_WHAT IS NEEDED_.
Pick out and copy every line below that has the word "firmy".

(Dataset entries)

===============

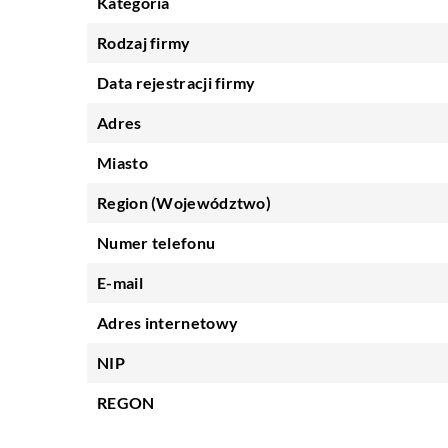
Kategoria
Rodzaj firmy
Data rejestracji firmy
Adres
Miasto
Region (Województwo)
Numer telefonu
E-mail
Adres internetowy
NIP
REGON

===============

_WRITTEN REPLY_.
Rodzaj firmy
Data rejestracji firmy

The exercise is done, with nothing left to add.